> **WORK INSTRUCTIONS**
Your reply should be made up of every line in the records below that holds the string "školy".

> **Page-level text extractions**
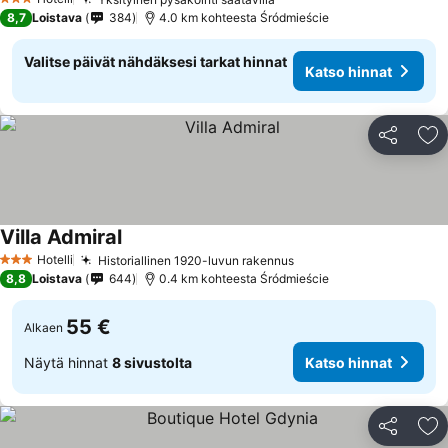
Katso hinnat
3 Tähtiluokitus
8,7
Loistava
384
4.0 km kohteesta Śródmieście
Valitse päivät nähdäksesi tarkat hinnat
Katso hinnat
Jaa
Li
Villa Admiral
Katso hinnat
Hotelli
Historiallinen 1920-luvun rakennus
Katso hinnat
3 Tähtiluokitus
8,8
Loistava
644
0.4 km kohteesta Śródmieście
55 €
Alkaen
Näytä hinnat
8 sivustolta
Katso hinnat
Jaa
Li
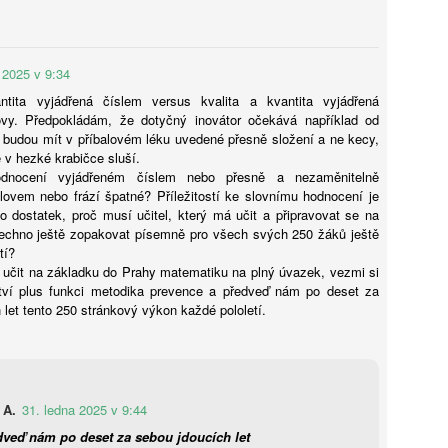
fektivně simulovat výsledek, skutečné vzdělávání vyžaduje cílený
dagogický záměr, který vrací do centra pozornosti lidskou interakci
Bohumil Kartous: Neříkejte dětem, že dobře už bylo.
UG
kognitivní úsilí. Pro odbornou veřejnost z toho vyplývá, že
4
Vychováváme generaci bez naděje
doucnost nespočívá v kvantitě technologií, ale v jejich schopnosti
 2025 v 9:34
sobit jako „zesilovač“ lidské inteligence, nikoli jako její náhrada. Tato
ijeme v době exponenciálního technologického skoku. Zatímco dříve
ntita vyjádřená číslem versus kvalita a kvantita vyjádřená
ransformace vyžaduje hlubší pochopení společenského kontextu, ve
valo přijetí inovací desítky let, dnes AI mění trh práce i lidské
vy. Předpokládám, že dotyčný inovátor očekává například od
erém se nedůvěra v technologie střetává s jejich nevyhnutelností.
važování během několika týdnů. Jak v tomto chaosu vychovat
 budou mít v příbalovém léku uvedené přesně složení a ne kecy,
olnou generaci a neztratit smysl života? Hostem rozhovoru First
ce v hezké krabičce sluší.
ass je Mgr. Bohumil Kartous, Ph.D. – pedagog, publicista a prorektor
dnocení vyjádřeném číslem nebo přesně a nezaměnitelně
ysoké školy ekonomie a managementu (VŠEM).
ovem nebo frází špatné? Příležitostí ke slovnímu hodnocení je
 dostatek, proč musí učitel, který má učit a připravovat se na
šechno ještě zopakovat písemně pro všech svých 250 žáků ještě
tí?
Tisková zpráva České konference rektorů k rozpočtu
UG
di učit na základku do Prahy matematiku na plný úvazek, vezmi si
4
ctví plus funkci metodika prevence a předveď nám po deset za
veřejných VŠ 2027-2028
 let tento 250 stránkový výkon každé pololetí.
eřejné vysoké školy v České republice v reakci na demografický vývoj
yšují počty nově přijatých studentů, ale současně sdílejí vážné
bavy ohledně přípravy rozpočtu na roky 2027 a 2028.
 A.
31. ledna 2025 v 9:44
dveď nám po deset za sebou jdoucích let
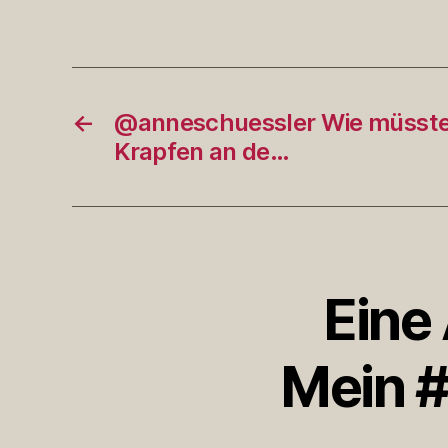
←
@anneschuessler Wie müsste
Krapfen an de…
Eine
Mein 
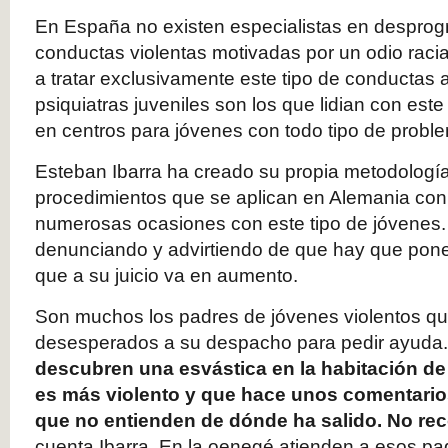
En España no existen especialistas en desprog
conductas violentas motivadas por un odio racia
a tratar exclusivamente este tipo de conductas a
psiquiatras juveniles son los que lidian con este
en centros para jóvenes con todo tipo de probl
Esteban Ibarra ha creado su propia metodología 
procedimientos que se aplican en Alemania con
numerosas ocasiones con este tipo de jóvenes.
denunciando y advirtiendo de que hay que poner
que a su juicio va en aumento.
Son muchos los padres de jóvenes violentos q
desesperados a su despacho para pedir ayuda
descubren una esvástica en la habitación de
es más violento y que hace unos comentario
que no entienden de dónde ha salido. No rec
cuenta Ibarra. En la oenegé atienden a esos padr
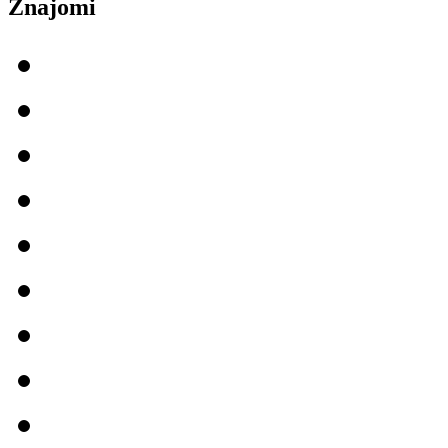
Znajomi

> **RESPONSE BELOW**
ysoké školy ekonomie a managementu (VŠEM).
eřejné vysoké školy v České republice v reakci na demografický vývoj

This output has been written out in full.